Keep blowing my starter solenoid up.

[cyclops222]

After 3 years the copper in the battery cable actually corroded away to causing intermittent slow starts.

 

[Lou C]

Ok had a similar issue but not so extreme (charging voltage 15.5 at batteries) sone years back. And I learned the cause & solution from a tech guy at ARCO & it also came in instructions for a new alternator I bought from them. Apparently on older OMCs resistance develops in the voltage sense circuit. So the alt sees lower voltage that what’s actually in the system and increases it to compensate. Their cure was to disconnect the sense wire from the alt and tape it up safely. Then run a jumper wire from the large B+ terminal to the S terminal. When I did this my charging voltage dropped to normal 14.2V at the batteries. Or go on a fishing expedition and find the high resistance connection! Actually thinking about it the best set up might be to run the sense wire from the alt to common terminal on the battery switch since it’s closer to the batteries…

 

[Lou C]

PS
Looking at a few Volvo wiring diagrams that’s how many of them have the sense wire connected….short wire from B+ to S terminal….

 

[nola mike]

You have that backwards. Higher voltage requires less current for a given power load.

Yes, but in something with a fixed resistance (light bulbs, poor connections) the current drawn is proportional to the voltage.

 

[JustJason]

Explain the me mechanism of this
My understanding is that V = I x R

It's true that V = I X R If you are trying to solve for voltage.
If you are trying to solve for current, it is I = V / R
If you are trying to solve for resistance, it's R=V / I

So, let's do a couple of equations.

Let's say we have a light bulb that is 1 ohm of resistance, and we are using 12 Volts, what are the amps drawn by the bulb? The proper equation is I = 12 volts / 1 ohm of resistance. 12 divided by 1 is 12. The light bulb draws 12 amps. (It must be a spicy bulb).

Now let's double our voltage to 24, do the amps go up or down?

Ohms law says I = 24 / 1. 24 divided by 1 is 24. So, the light bulb now draws 24 amps.

Did the current go up or down with an increase of voltage?

Keep in mind Ohms law only a applies to linear loads, like a resistor, IE the little filament inside of a light bulb. If you want to figure out the math on a non-linear load, like a starter motor, Watts law is the proper law to apply.

Watts law is:
P (Watts) = Voltage X Current.
Voltage = Power (watts) divided by current.
Current = Power (watts) divided by voltage.

Notice there is no resistance here, because there is no linear resistor. Electric motors are not linear resistors. Electric motors are rated in watts drawn. While the wattage rating of starter motors vary, your customary GM starter draws about 1.5 kilowatts, which to keep the math easier, is the same as 1500 watts.

So, let's say we have a bad ground, or corroded connection, causing a drop in voltage to a starter motor. Does the current consumed by the starter motor go up or down?

Let's do the equations.

We are solving for current, so the correct equation is Current = Power (watts) divided by voltage.

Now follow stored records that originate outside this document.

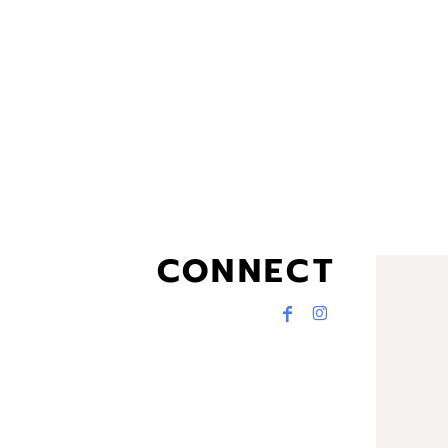
CONNECT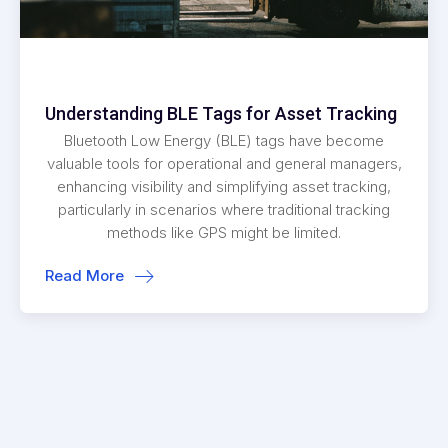
Understanding BLE Tags for Asset Tracking
Bluetooth Low Energy (BLE) tags have become
valuable tools for operational and general managers,
enhancing visibility and simplifying asset tracking,
particularly in scenarios where traditional tracking
methods like GPS might be limited.
Read More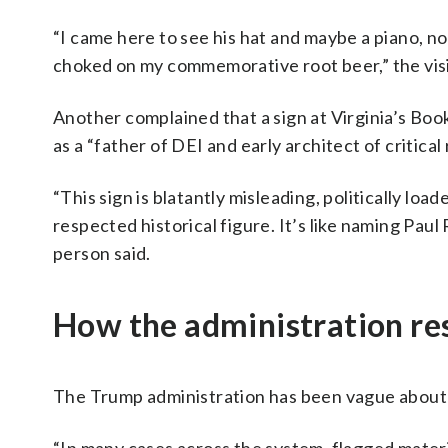
“I came here to see his hat and maybe a piano, no
choked on my commemorative root beer,” the vis
Another complained that a sign at Virginia’s B
as a “father of DEI and early architect of critical
“This sign is blatantly misleading, politically lo
respected historical figure. It’s like naming Paul
person said.
How the administration r
The Trump administration has been vague about t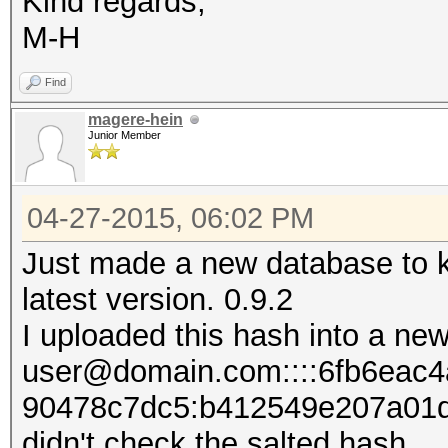
Kind regards,
M-H
Find
magere-hein
Junior Member
04-27-2015, 06:02 PM
Just made a new database to k
latest version. 0.9.2
I uploaded this hash into a new
user@domain.com::::6fb6eac
90478c7dc5:b412549e207​​a01
didn't check the salted hash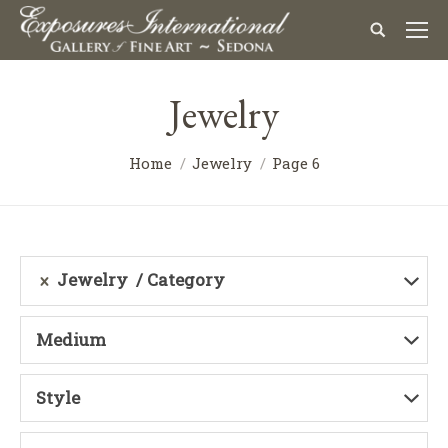
Jewelry
Home
Jewelry
Page 6
Jewelry
Category
Medium
Style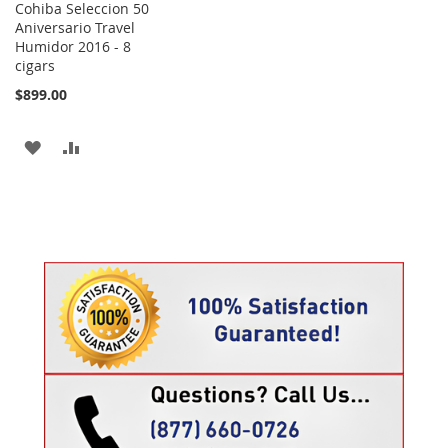
Cohiba Seleccion 50
Aniversario Travel
Humidor 2016 - 8
cigars
$899.00
ADD
ADD
TO
TO
WISH
COMPARE
LIST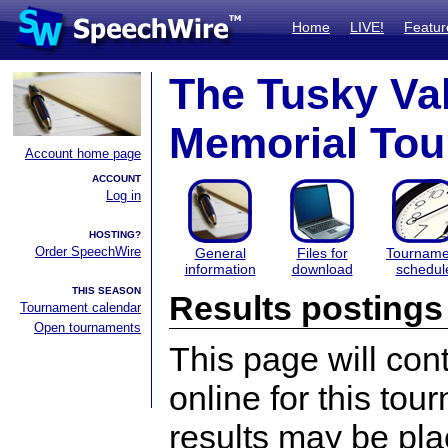
Home
LIVE!
Featur
The Tusky Val
Memorial To
Account home page
ACCOUNT
Log in
HOSTING?
Order SpeechWire
General
Files for
Tourname
information
download
schedul
THIS SEASON
Results postings
Tournament calendar
Open tournaments
This page will con
online for this tou
results may be pla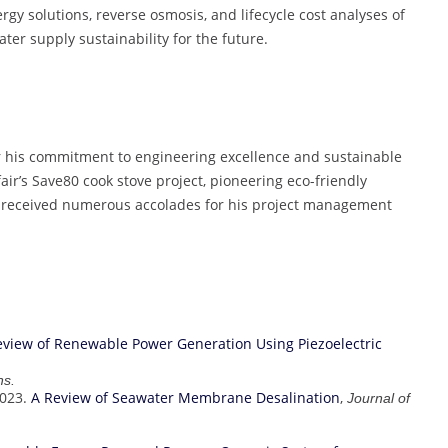
rgy solutions, reverse osmosis, and lifecycle cost analyses of
ater supply sustainability for the future.
r his commitment to engineering excellence and sustainable
ir’s Save80 cook stove project, pioneering eco-friendly
as received numerous accolades for his project management
eview of Renewable Power Generation Using Piezoelectric
ns.
2023.
A Review of Seawater Membrane Desalination
,
Journal of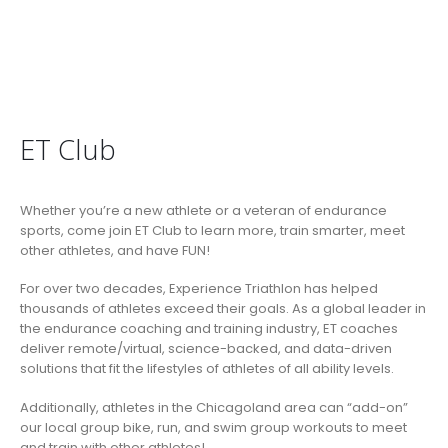
ET Club
Whether you’re a new athlete or a veteran of endurance
sports, come join ET Club to learn more, train smarter, meet
other athletes, and have FUN!
For over two decades, Experience Triathlon has helped
thousands of athletes exceed their goals. As a global leader in
the endurance coaching and training industry, ET coaches
deliver remote/virtual, science-backed, and data-driven
solutions that fit the lifestyles of athletes of all ability levels.
Additionally, athletes in the Chicagoland area can “add-on”
our local group bike, run, and swim group workouts to meet
and train with other athletes!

Current (Uknown) = Power 1500 watts / 12 Volts
1500/12 = 125. This means our 1500 watt rated starter motor, at a fixed 12 volts, draw 125 amps.

We all know battery voltage drops when a heavy load is applied, and then the voltage inside the battery recovers when the load is removed. So, what does our 1500 watt rated starter motor draw at 10 volts?

Same equation. Current (unknown) = Power 1500 watts / 10 volts.
1500/10 = 150.

So, at 12V, our 1500-watt starter draws 125 amps of current. At 10V our 1500-watt starter draws 150 amps of current.

The takeaway here is this:

Ohms law equations prove that when the voltage goes up, the current goes up. When the voltage goes down, the current goes down.

Watts law is just the opposite. When the voltage goes down, the current goes up, when the voltage goes up, the current goes down.

 

[JustJason]

saved

 

[JustJason]

update on my issue. after doing some checking with a voltmeter and test light I found that my alternator is putting out to the ignition switch 16.8 volts just off of idle on the hose. Way to high. Thinking this is what's burning up the contacts in my solenoid. Thoughts?

No, it's not, you have 2 separate problems. The contacts on the solenoid are open when the engine is running, not closed, and 16.8 V is not going to jump those contacts and burn them.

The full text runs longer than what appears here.